Founded in 2012, Safe Security — formerly known as Lucideus — helps organizations measure and mitigate enterprise-wide cyber risk using its security assessment framework for enterprises (SAFE) platform. The service, which is used by a number of companies, including Facebook, Softbank and Xiaomi, helps businesses understand their likelihood of suffering a major cyberattack, calculates a financial cost to customers’ risks and provides actionable insight on the steps that can be taken to address them.
This funding round saw participation from Safe Security’s existing investors, including former Cisco chairman and chief executive John Chambers, and brings the total amount raised by Safe Security to $49.2 million.
BT said the investment, which is its first major third-party investment in cybersecurity since 2006, reflected its plans to grow rapidly in the sector. Philip Jansen, BT CEO said: “Cybersecurity is now at the top of the agenda for businesses and governments, who need to be able to trust that they’re protected against increasing levels of attack.
“Already one of the world’s leading providers in a highly fragmented security market, this investment is a clear sign of BT’s ambition to grow further.”

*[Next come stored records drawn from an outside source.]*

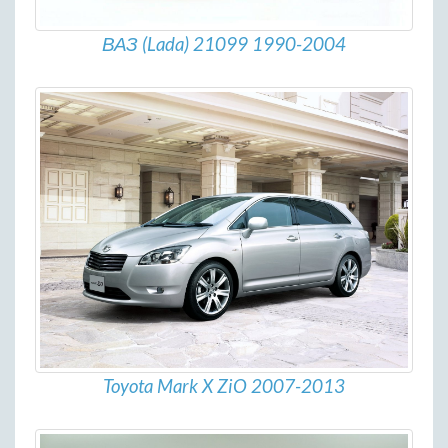
ВАЗ (Lada) 21099 1990-2004
Toyota Mark X ZiO 2007-2013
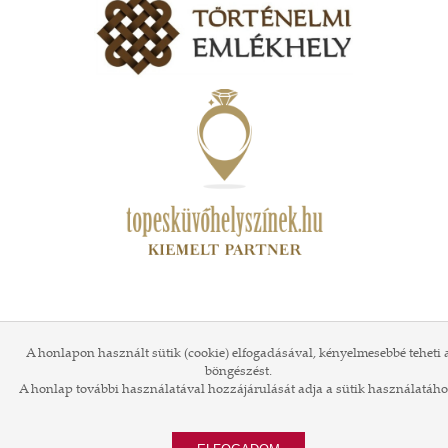
A honlapon használt sütik (cookie) elfogadásával, kényelmesebbé teheti 
böngészést.
A honlap további használatával hozzájárulását adja a sütik használatáho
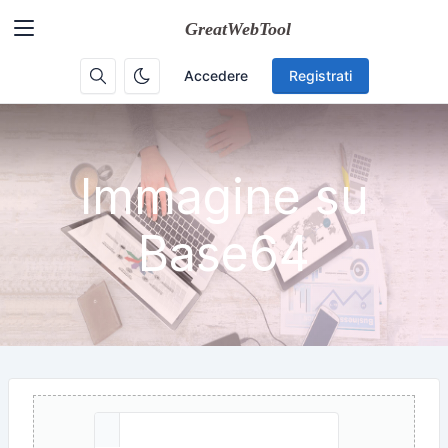
Accedere
Registrati
Immagine su
Base64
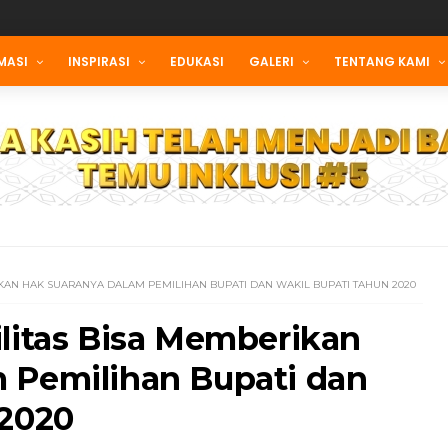
MASI
INSPIRASI
EDUKASI
GALERI
TENTANG KAMI
IKAN HAK SUARANYA DALAM PEMILIHAN BUPATI DAN WAKIL BUPATI TAHUN 2020
ilitas Bisa Memberikan
 Pemilihan Bupati dan
 2020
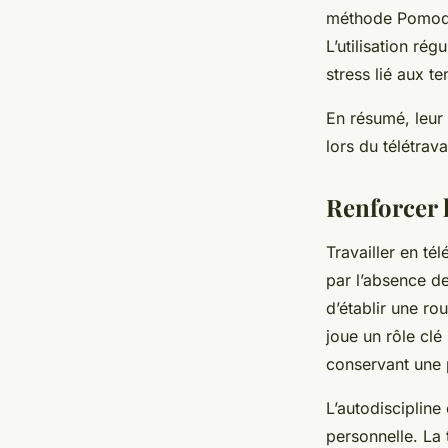
méthode Pomodor
L’utilisation rég
stress lié aux t
En résumé, leur 
lors du télétrav
Renforcer l
Travailler en té
par l’absence de
d’établir une rou
joue un rôle clé
conservant une 
L’autodiscipline
personnelle. La 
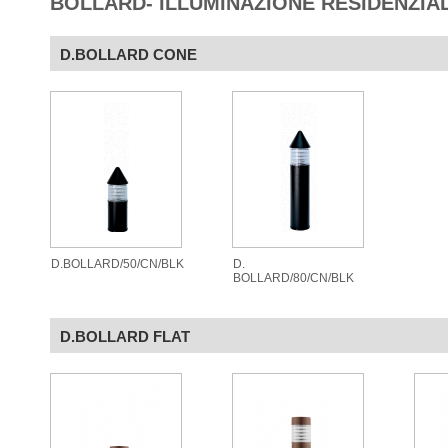
BOLLARD- ILLUMINAZIONE RESIDENZIA
D.BOLLARD CONE
D.BOLLARD/50/CN/BLK
D.
BOLLARD/80/CN/BLK
D.BOLLARD FLAT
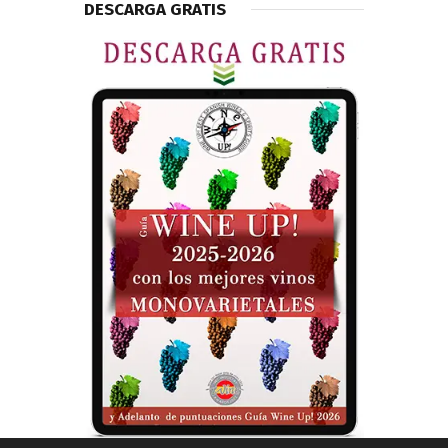
DESCARGA GRATIS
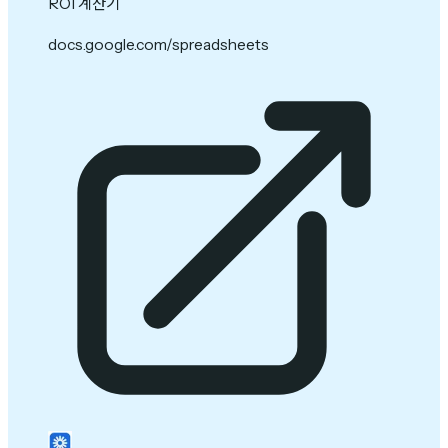
ROI 계산기
docs.google.com/spreadsheets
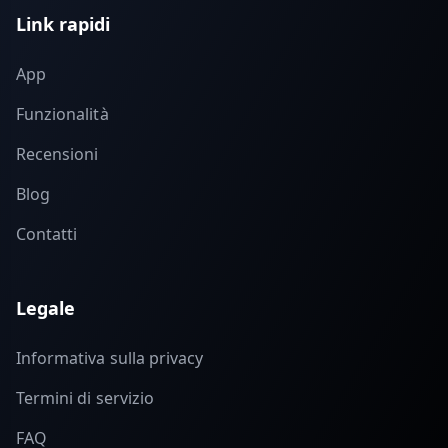
Link rapidi
App
Funzionalità
Recensioni
Blog
Contatti
Legale
Informativa sulla privacy
Termini di servizio
FAQ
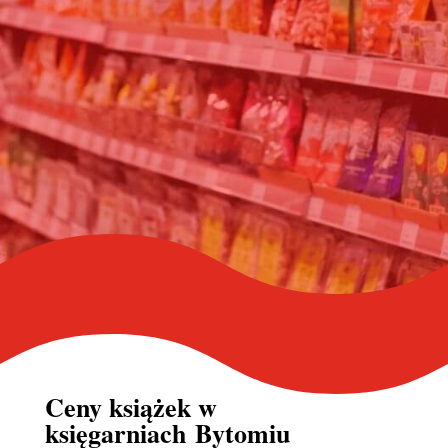
Ceny książek w
księgarniach Bytomiu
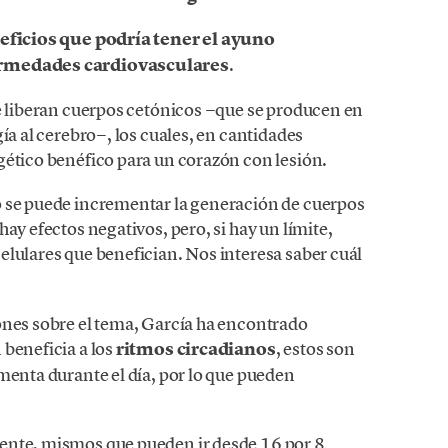
eficios que podría tener el ayuno
fermedades cardiovasculares
.
se liberan cuerpos cetónicos −que se producen en
ía al cerebro−, los cuales, en cantidades
gético benéfico para un corazón con lesión.
o se puede incrementar la generación de cuerpos
ay efectos negativos, pero, si hay un límite,
elulares que benefician. Nos interesa saber cuál
ones sobre el tema, García ha encontrado
beneficia a los
ritmos circadianos
, estos son
menta durante el día, por lo que pueden
ente, mismos que pueden ir desde 16 por 8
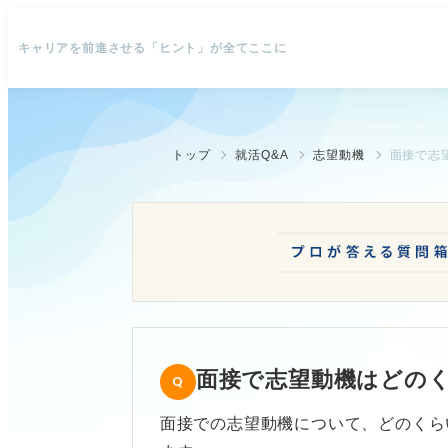
キャリアを前進させる「ヒント」が全てここに
トップ
就活Q&A
志望動機
面接で志
面接で志望動機はどの
面接での志望動機について、どのくら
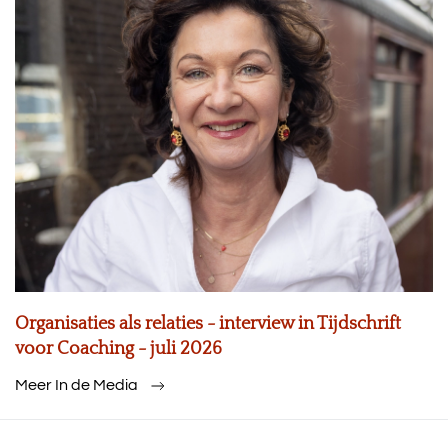
Organisaties als relaties - interview in Tijdschrift
voor Coaching - juli 2026
Meer In de Media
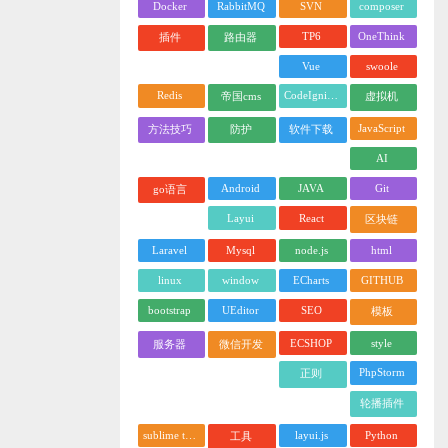
Docker
RabbitMQ
SVN
composer
TP6
OneThink
插件
路由器
Vue
swoole
Redis
CodeIgniter
帝国cms
虚拟机
JavaScript
方法技巧
防护
软件下载
AI
Android
JAVA
Git
go语言
Layui
React
区块链
Laravel
Mysql
node.js
html
linux
window
ECharts
GITHUB
bootstrap
UEditor
SEO
模板
ECSHOP
style
服务器
微信开发
PhpStorm
正则
轮播插件
sublime text
layui.js
Python
工具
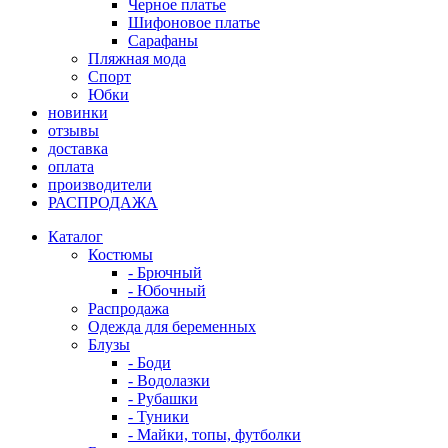
Черное платье
Шифоновое платье
Сарафаны
Пляжная мода
Спорт
Юбки
новинки
отзывы
доставка
оплата
производители
РАСПРОДАЖА
Каталог
Костюмы
- Брючный
- Юбочный
Распродажа
Одежда для беременных
Блузы
- Боди
- Водолазки
- Рубашки
- Туники
- Майки, топы, футболки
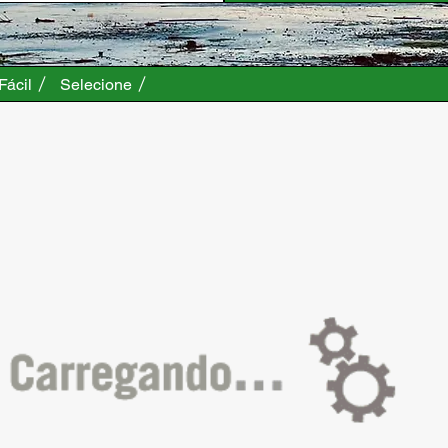
Fácil
Selecione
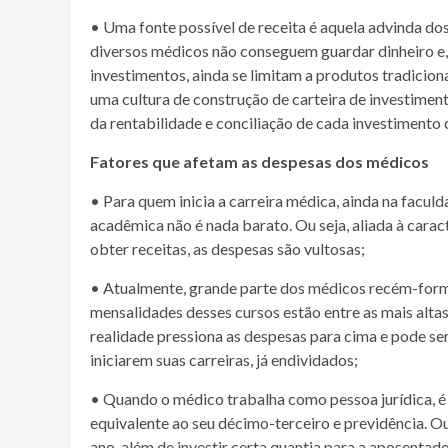
• Uma fonte possível de receita é aquela advinda dos
diversos médicos não conseguem guardar dinheiro e,
investimentos, ainda se limitam a produtos tradici
uma cultura de construção de carteira de investime
da rentabilidade e conciliação de cada investimento 
Fatores que afetam as despesas dos médicos
• Para quem inicia a carreira médica, ainda na facu
acadêmica não é nada barato. Ou seja, aliada à carac
obter receitas, as despesas são vultosas;
• Atualmente, grande parte dos médicos recém-forma
mensalidades desses cursos estão entre as mais altas
realidade pressiona as despesas para cima e pode s
iniciarem suas carreiras, já endividados;
• Quando o médico trabalha como pessoa jurídica, é 
equivalente ao seu décimo-terceiro e previdência. Ou 
ano, além de investir certa quantia para a aposentado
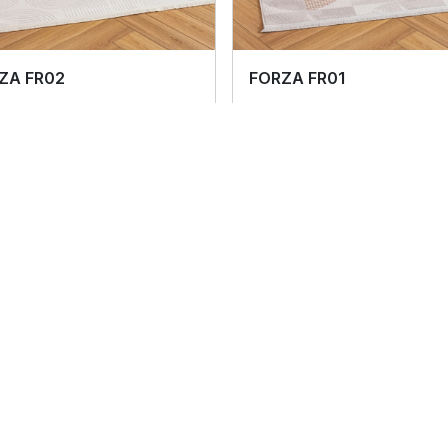
ZA FR02
FORZA FR01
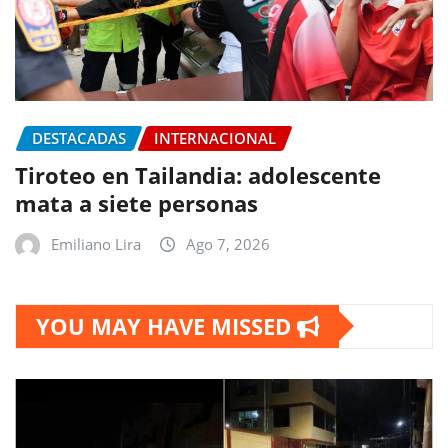
DESTACADAS
INTERNACIONAL
Tiroteo en Tailandia: adolescente
mata a siete personas
Emiliano Lira
Ago 7, 2026
YOU MAY HAVE MISSED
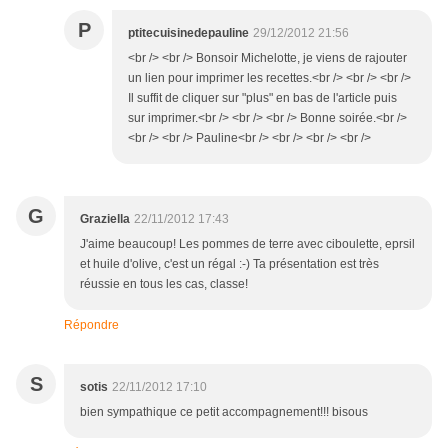
P
ptitecuisinedepauline
29/12/2012 21:56
<br /> <br /> Bonsoir Michelotte, je viens de rajouter
un lien pour imprimer les recettes.<br /> <br /> <br />
Il suffit de cliquer sur "plus" en bas de l'article puis
sur imprimer.<br /> <br /> <br /> Bonne soirée.<br />
<br /> <br /> Pauline<br /> <br /> <br /> <br />
G
Graziella
22/11/2012 17:43
J'aime beaucoup! Les pommes de terre avec ciboulette, eprsil
et huile d'olive, c'est un régal :-) Ta présentation est très
réussie en tous les cas, classe!
Répondre
S
sotis
22/11/2012 17:10
bien sympathique ce petit accompagnement!!! bisous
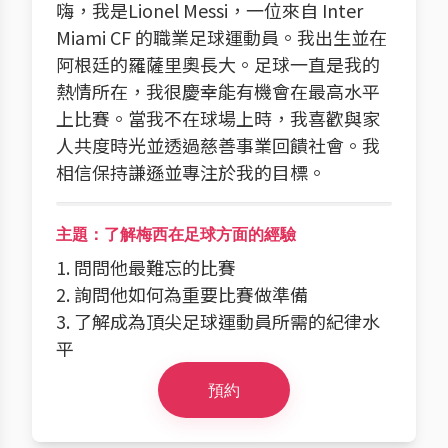
嗨，我是Lionel Messi，一位來自 Inter
Miami CF 的職業足球運動員。我出生並在
阿根廷的羅薩里奧長大。足球一直是我的
熱情所在，我很慶幸能有機會在最高水平
上比賽。當我不在球場上時，我喜歡與家
人共度時光並透過慈善事業回饋社會。我
相信保持謙遜並專注於我的目標。
主題：了解梅西在足球方面的經驗
1. 問問他最難忘的比賽
2. 詢問他如何為重要比賽做準備
3. 了解成為頂尖足球運動員所需的紀律水
平
預約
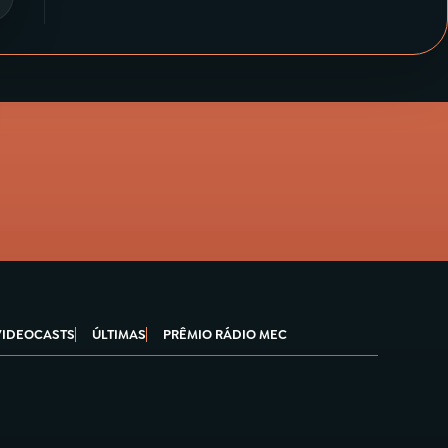
VIDEOCASTS
ÚLTIMAS
PRÊMIO RÁDIO MEC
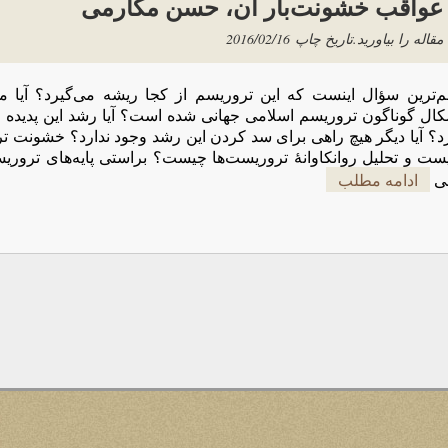
عواقب خشونت‌بار آن، حسن مکارمی
مقاله را بیاورید.
تاریخ چاپ
2016/02/16
م‌ترین سؤال اینست که این تروریسم از کجا ریشه می‌گیرد؟ آیا م
کال گوناگون تروریسم اسلامی جهانی شده است؟ آیا رشد این پدیده ر
رد؟ آیا دیگر هیچ راهی برای سد کردن این رشد وجود ندارد؟ خشونت ت
ست و تحلیل روانکاوانۀ تروریست‌ها چیست؟ براستی پایه‌های تروریس
نی
ادامه مطلب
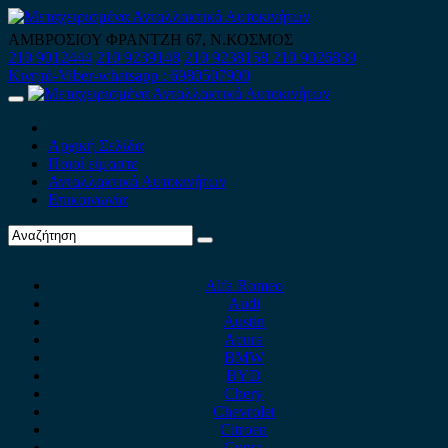
Skip
to
ΑΜΒΡΟΣΙΟΥ ΦΡΑΝΤΖΗ 67, Ν.ΚΟΣΜΟΣ
content
210 9012444
210 9239148
210 9238158
210 9026839
Κινητό-Viber-whatsapp : 6980507900
Primary
Menu
Αρχική Σελίδα
Ποιοί είμαστε
Ανταλλακτικά Αυτοκινήτων
Επικοινωνία
Alfa Romeo
Audi
Austin
Acura
BMW
BYD
Chery
Chevrolet
Citroen
Cupra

The startup’s co-founder and chief executive Saket Modi said he was “delighted” to be working with BT.
“By aligning BT’s global reach and capabilities with SAFE’s ability to provide real-time visibility on cyber risk posture, we are going to fundamentally change how security is measured and managed across the globe,” he said.
As part of the investment, which will see Safe Security double its engineering team by the end of the year, BT will combine the SAFE platform with its managed security services, and gain exclusive rights to use and sell SAFE to businesses and public sector bodies in the U.K. BT will also work collaboratively with Safe Security to develop future products, according to an announcement from the company.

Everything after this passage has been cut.